Lassen Sie uns in den kommenden Haushaltsberatungen in die Tiefen des Haushaltes eintauchen und nach Projekten, Programmen und Ausgabeposten suchen, von denen wir alle seit Jahren nichts mehr gehört haben, die aber bis heute Kosten produzieren.
Lassen wir die guten Projekte weiterlaufen, hinter denen sich der Landtag erneut gerne versammelt. Lassen Sie uns auch verantwortungsvoll gemeinsam entscheiden, was nicht – oder nicht mehr – erforderlich ist.
Gemeinsam, meine Damen und Herren, sage ich insbesondere deshalb, weil auch der Opposition in dieser Frage eine besondere Verantwortung zu Teil wird.

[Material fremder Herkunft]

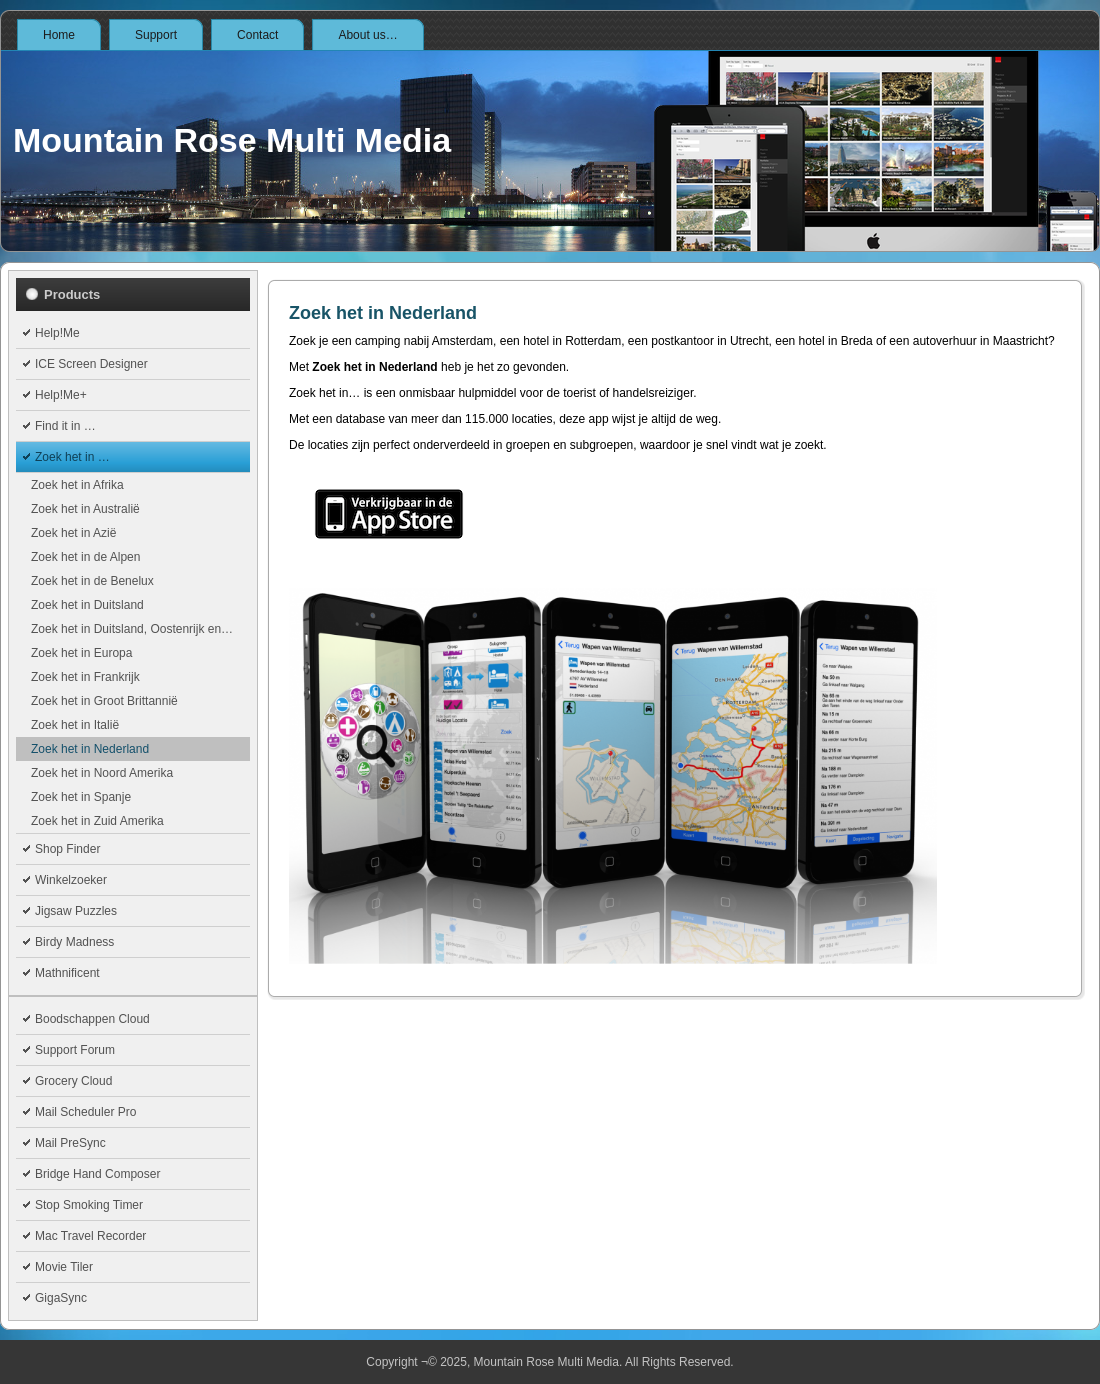 The image size is (1100, 1384). Describe the element at coordinates (90, 1236) in the screenshot. I see `Mac Travel Recorder` at that location.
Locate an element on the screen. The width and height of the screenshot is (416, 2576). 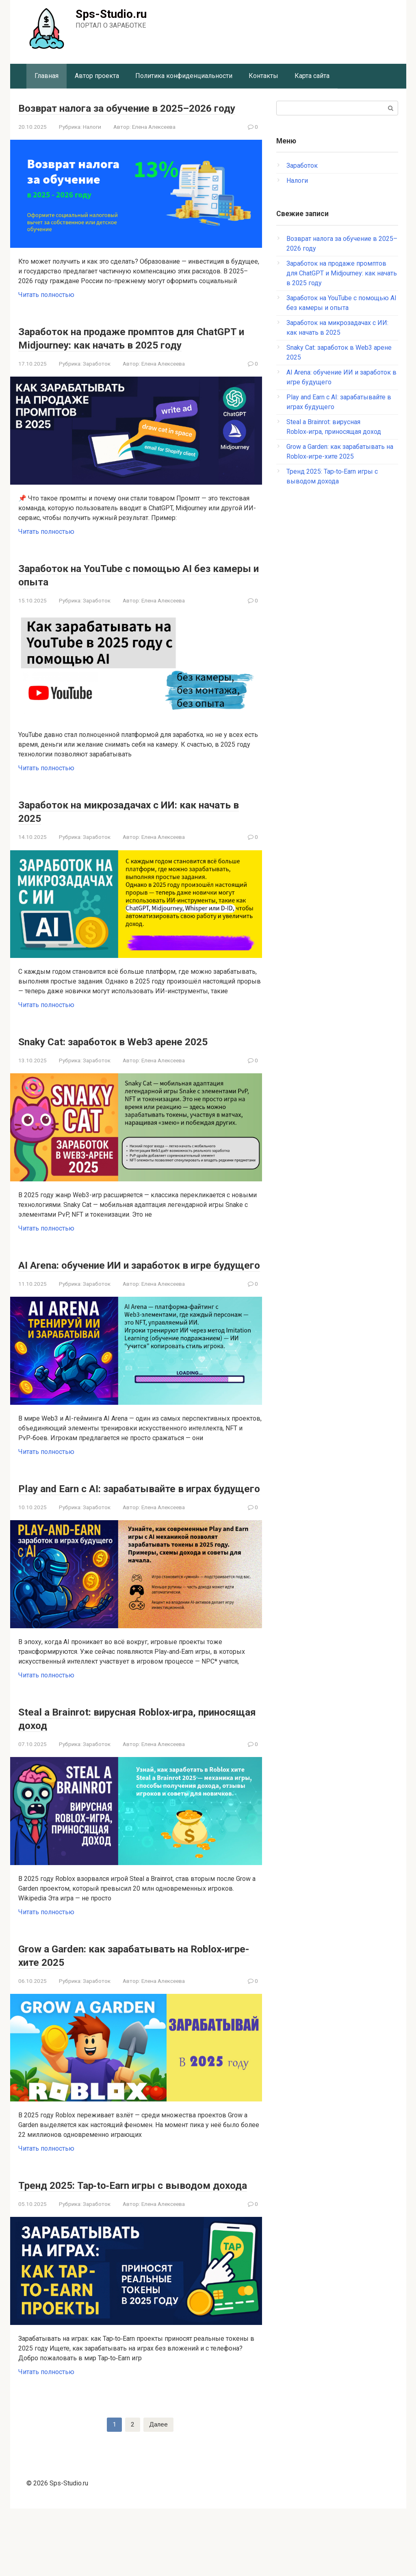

Bisher beschränken Sie sich zu sehr darauf, auf Ihre Beteiligungsrechte zu pochen. Was Sie allerdings mit diesen Rechten anfangen wollen, hat sich uns noch nicht erschlossen. Substantielle Vorschläge zur richtigen Prioritätensetzung jedenfalls haben wir bisher nicht vernommen.
Die Vorschläge von CDU und SPD liegen auf dem Tisch und sind ausfinanziert. Wir sind gespannt, ob Sie im weiteren Verlauf der Haushaltsberatungen substanzielle Vorschläge vorlegen.